3. The multi-spectral ultrasound modulation-based breast tumor multi-modality imaging apparatus according to claim 2, wherein the water tank (12) is connected to the ultrasound transducer (11) and is movable together; the bottom of the water tank is sealed by a transparent film and can be in seamless contact with a sample to be measured.

4. The device for multi-spectral ultrasound modulation-based multi-modality imaging of breast tumors according to claim 1, characterized in that the laser (1) is a collimated laser diode capable of emitting at least 2 near infrared wavelengths alternately, or a plurality of lasers (1) of different wavelengths may be used instead.

5. The breast tumor multi-modality imaging device based on multi-spectral ultrasound modulation as claimed in claim 1, characterized in that the first iris diaphragm (4) is close to the sample to be measured, the second iris diaphragm (5) is fixed on the detection window of the photomultiplier tube (6), the second iris diaphragm (5) can move along with the photomultiplier tube (6), and the actual detection area of the photomultiplier tube (6) can be controlled.

6. The device according to claim 1, wherein the spectral response range of the photomultiplier tube (6) covers the entire near infrared spectrum.

7. The breast tumor multi-modality imaging device based on multi-spectral ultrasound modulation as claimed in claim 1, characterized in that the lock-in amplifier (9) selects an external reference mode, and the external reference source is the TT L output signal of the ultrasound pulse transmitting receiver (10).
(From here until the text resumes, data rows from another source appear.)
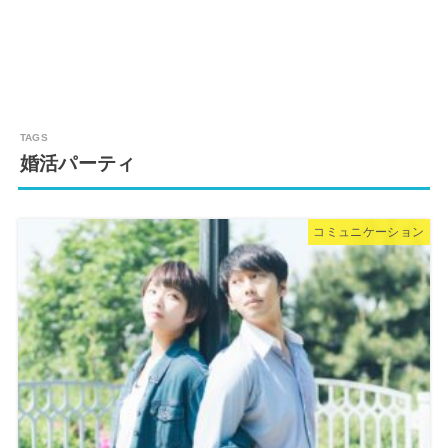
婚活パーティ
コミュニケーション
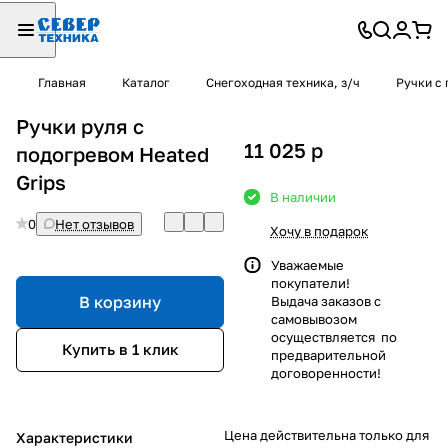
Главная
Каталог
Снегоходная техника, з/ч
Ручки с 
Ручки руля с
11 025
p
подогревом Heated
Grips
В наличии
0
Нет отзывов
Хочу в подарок
Уважаемые
покупатели!
В корзину
Выдача заказов с
самовывозом
осуществляется по
Купить в 1 клик
предварительной
договоренности!
Цена действительна только для
Характеристики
8. The multi-spectral ultrasound modulation-based breast tumor multi-modality imaging device according to claim 1, wherein the three-dimensional scanning system (13) is composed of a two-dimensional electrically controlled translation stage and a displacement control box, and the three-dimensional scanning system (13) is connected with the object stage (15) and can control the object stage to move in three dimensions.